ROMA – C’è un’altra “casta” che accumula beni e a cui non piace “sganciare”: è quella dei sindacalisti, come scrive Stefano Zurlo sul Giornale. Il giornalista prende a modello un libro scritto da Stefano Livadiotti dell’Espresso.
Infatti, spiega Zurlo, i sindacati non pagano l’Ici. Eppure gli immobili non mancano loro. Ecco i conti fatti dal giornalsita: “Per capirci la Cgil dice di avere 3mila sedi in giro per l’Italia. È una sorta di autocertificazione perché, altra prerogativa ad personam , i sindacati non sono tenuti a presentare i loro bilanci consolidati. Sfuggono ad un’accurata radiografia e non offrono trasparenza, una merce che invece richiedono puntigliosamente agli imprenditori. Dunque, la Cgil dispone di un albero con 3mila foglie ma la Cisl fa anche meglio: 5mila sedi. Uno sproposito. E la Uil, per quel che se ne sa, ha concentrato le sue proprietà nella pancia di una spa, la Labour Uil, che possiede immobili per 35 milioni di euro”.
I sindacati, sostiene Zurlo, non pagano nulla grazie a una giurisprudenza a loro favorevole: “La legge equipara i sindacati, e in verità pure i partiti, alle Onlus, le organizzazioni non lucrative di utilità sociale”.
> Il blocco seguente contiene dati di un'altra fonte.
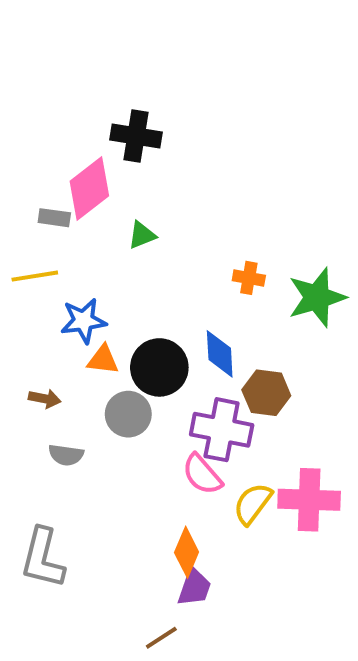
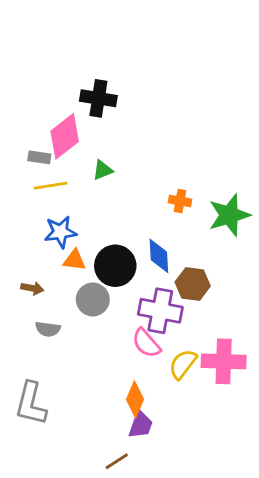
yellow line: (35, 276) -> (51, 186), moved

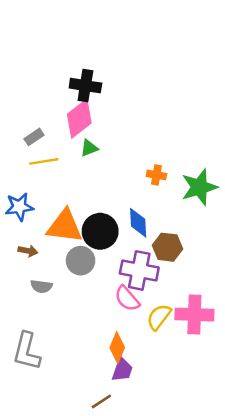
pink diamond: (65, 136) -> (79, 119), moved
gray rectangle: (39, 157) -> (34, 137), turned -42
blue star: (60, 232) -> (19, 207), moved
orange triangle: (74, 260) -> (65, 226), size x1.8

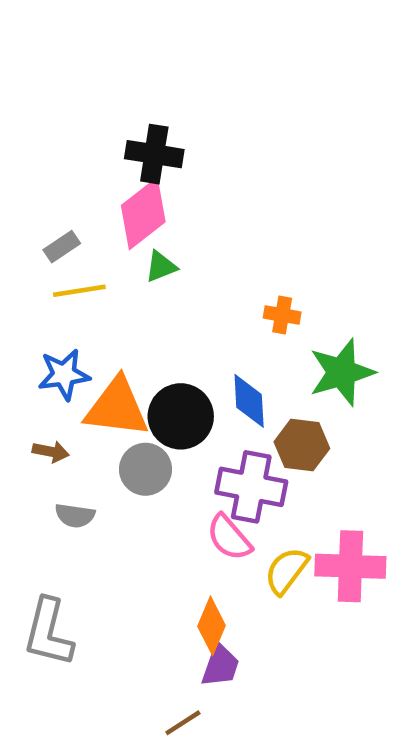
green star: (199, 187) -> (342, 372), moved
blue star: (19, 207) -> (64, 374), moved

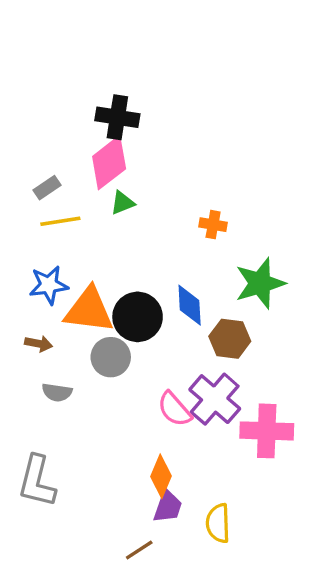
orange cross: (282, 315) -> (213, 225), moved
purple cross: (251, 487) -> (215, 399), moved, turned 30
yellow semicircle: (287, 571) -> (218, 523), moved, turned -39

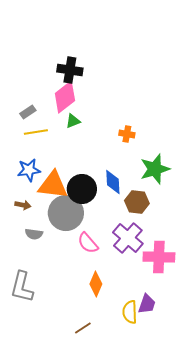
gray circle: (111, 357) -> (66, 213), size x1.5
pink semicircle: (174, 409) -> (88, 243), moved
purple trapezoid: (168, 506) -> (147, 304), moved

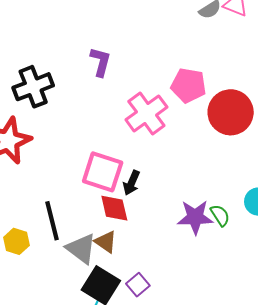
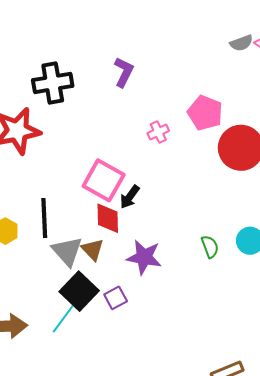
pink cross: (146, 113) -> (158, 132), size x0.5
purple star: (195, 217) -> (144, 257), moved

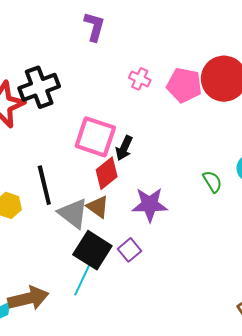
black cross: (53, 83) -> (39, 87), moved
pink pentagon: (205, 113) -> (184, 85), moved
pink cross: (158, 132) -> (140, 79), turned -30
red diamond: (108, 218) -> (107, 173), turned 64

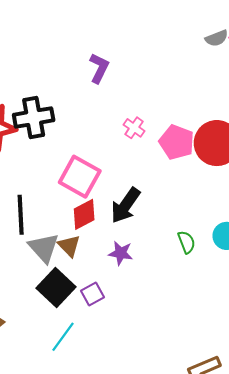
black arrow: (124, 148) -> (126, 205), moved, size x1.5
purple star: (150, 205) -> (121, 253), size x0.7
cyan line: (82, 280) -> (63, 337), moved

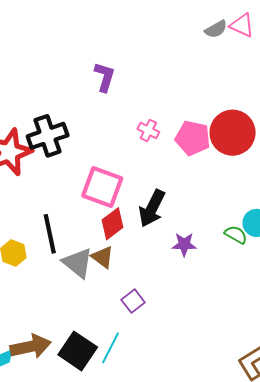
green semicircle: (187, 242) -> (236, 235), moved, turned -30
purple star: (121, 253) -> (184, 244), moved
black square: (56, 288) -> (78, 351), moved

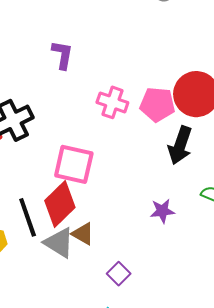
pink cross: (148, 130) -> (112, 102), size x1.4
black arrow: (152, 208) -> (180, 145), moved
red diamond: (112, 224) -> (60, 204), moved, size x1.4

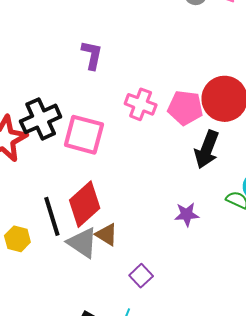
pink square: (74, 164) -> (84, 135), moved

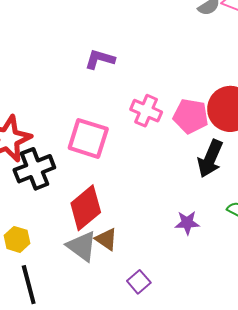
purple L-shape: (92, 55) -> (100, 59), turned -88
black cross: (41, 119) -> (34, 169), moved
black line: (52, 216) -> (29, 285), moved

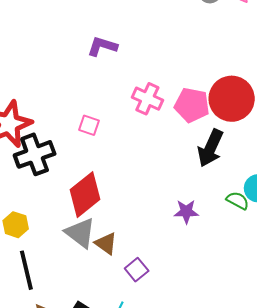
pink square: (88, 138) -> (89, 125), size x0.5
brown triangle: (106, 239) -> (106, 243), moved

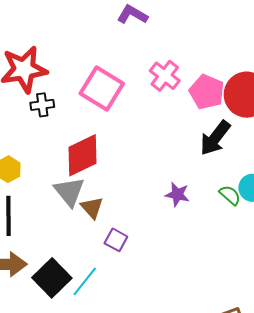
pink square: (89, 125) -> (102, 89), size x2.0
black cross: (35, 154) -> (42, 105), size x0.6
purple square: (137, 270) -> (116, 240), turned -35

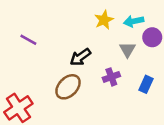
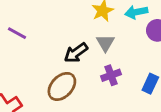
gray triangle: (127, 50) -> (105, 43), moved

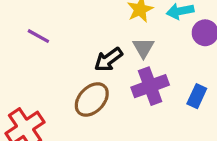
purple cross: (111, 75) -> (150, 86), size x1.5

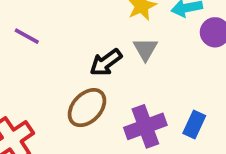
purple cross: (150, 86) -> (145, 126), moved
blue rectangle: (197, 96) -> (194, 124), moved

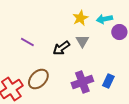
purple line: (27, 36) -> (27, 42), moved
brown ellipse: (87, 108) -> (38, 79), moved

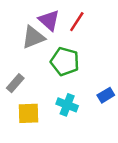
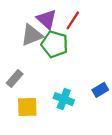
green pentagon: (65, 61) -> (55, 44), moved

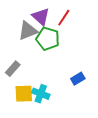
blue rectangle: (100, 90) -> (78, 79), moved
cyan cross: (64, 99) -> (41, 94), moved

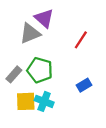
red line: (64, 18) -> (81, 40), moved
green pentagon: (48, 39) -> (40, 70), moved

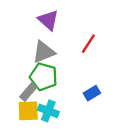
gray triangle: (30, 33) -> (44, 52), moved
gray rectangle: (14, 74) -> (28, 92), moved

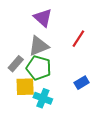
gray rectangle: (28, 92) -> (16, 64), moved
yellow square: (28, 111) -> (25, 87), moved

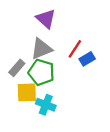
red line: (78, 39) -> (75, 49), moved
blue rectangle: (82, 83) -> (87, 59), moved

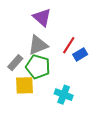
cyan cross: (46, 105) -> (64, 95), moved

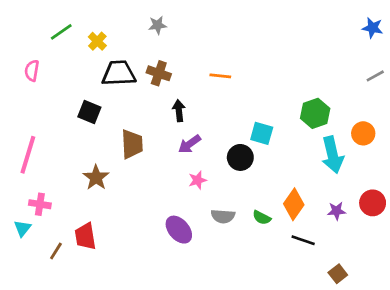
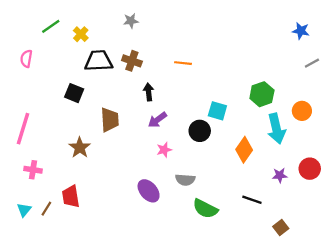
blue star: (373, 28) -> (301, 31), moved
orange diamond: (294, 204) -> (244, 150), moved
green semicircle: (262, 218) -> (205, 209), moved, size x1.6
cyan triangle: (23, 228) -> (24, 210), moved

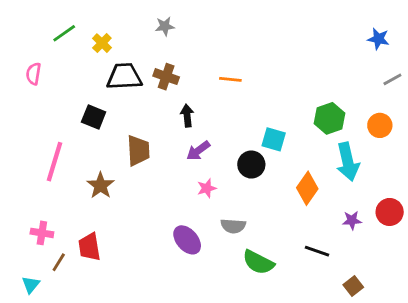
orange circle: (302, 111) -> (380, 125), moved
pink line: (23, 129) -> (54, 162), moved
pink cross: (33, 170) -> (42, 233), moved
cyan triangle: (24, 210) -> (31, 285), moved

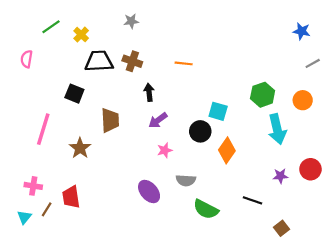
orange diamond: (307, 188) -> (227, 150), moved
cyan triangle: (31, 285) -> (24, 217), moved

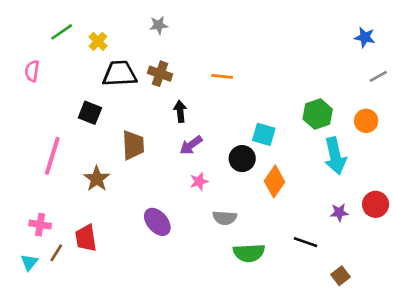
purple ellipse: (149, 192) -> (157, 222), moved
green semicircle: (206, 209) -> (249, 253), turned -30

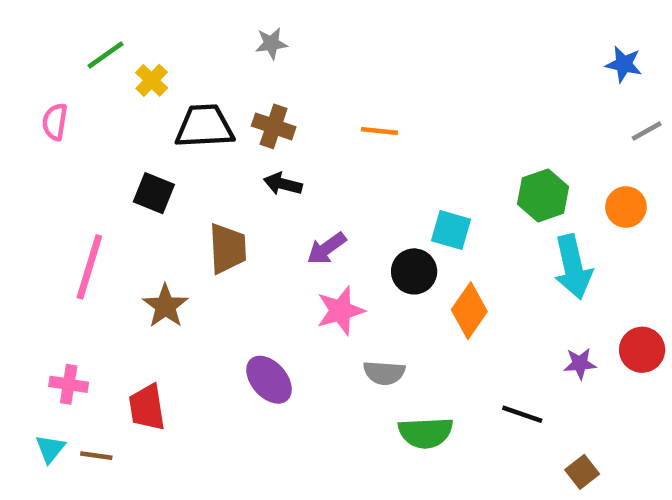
yellow cross: (98, 41) -> (152, 80), moved
black arrow: (180, 111) -> (283, 184), moved, turned -70
pink star: (199, 181) -> (340, 311), size x1.5
brown line: (56, 253) -> (96, 456), moved, turned 66

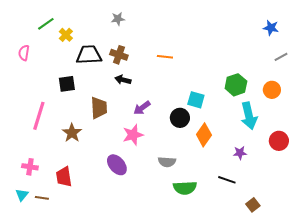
black square: (154, 193) -> (67, 84), turned -30
pink star: (340, 311) -> (133, 135), moved
red circle: (642, 350) -> (279, 141), moved
purple star: (580, 364) -> (240, 153), moved

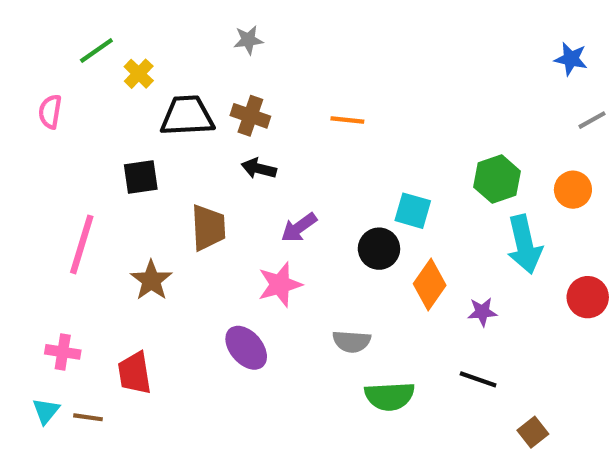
purple star: (240, 153) -> (482, 312), moved

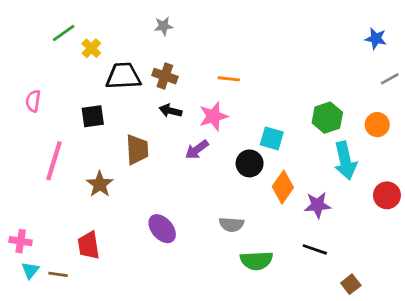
pink semicircle: (50, 112) -> (33, 101), moved
pink star: (280, 284) -> (213, 116), moved
purple star: (482, 312) -> (318, 205), size x1.4
pink cross: (63, 352) -> (21, 241), moved

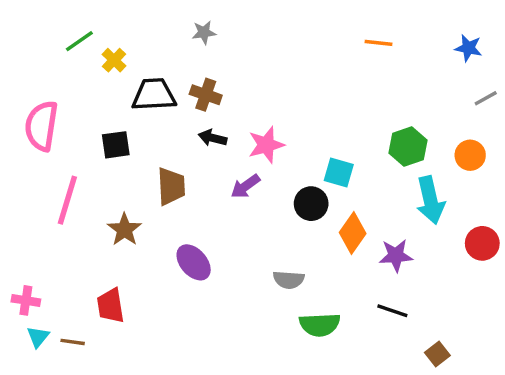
orange line: (229, 79) -> (379, 43), moved
pink semicircle: (33, 101) -> (41, 126), size x1.8
purple ellipse: (162, 229) -> (194, 262), moved

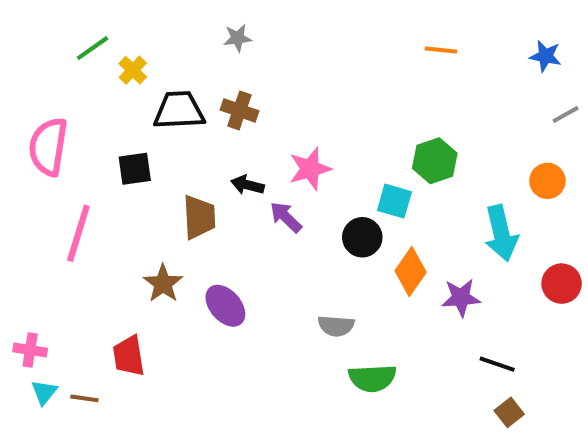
black arrow: (213, 138) -> (248, 185), moved
green hexagon: (408, 147) -> (435, 161), moved
purple arrow: (245, 186) -> (286, 217), turned 80
brown star: (124, 230) -> (163, 284), moved
black line: (392, 311) -> (497, 364), moved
Inoltre, prosegue il giornalista, “gli immobili del Ventennio sono stati assegnati a Cgil, Cisl Uil, Cisnal (l’attuale Ugl) e Cida (Confederazione dei dirigenti d’azienda). Senza tasse, va da sé, come indica un’altra norma: la 902 del 1977”.
Ma non finisce qua, continua Zurlo, perché “un testo ad hoc , questa volta del 1991, permette alle associazioni riconosciute dal Cnel di poter creare i centri di assistenza fiscale. I mitici Caf. Qui i lavoratori ricevono assistenza prima di compilare la dichiarazione dei redditi. Attenzione: la consulenza è gratuita perché, ancora una volta, è lo Stato a metterci la faccia e ad allungare la mano. Per ogni pratica compilata lo Stato versa un compenso. È un business che vale (secondo dati del 2007) 330 milioni di euro”.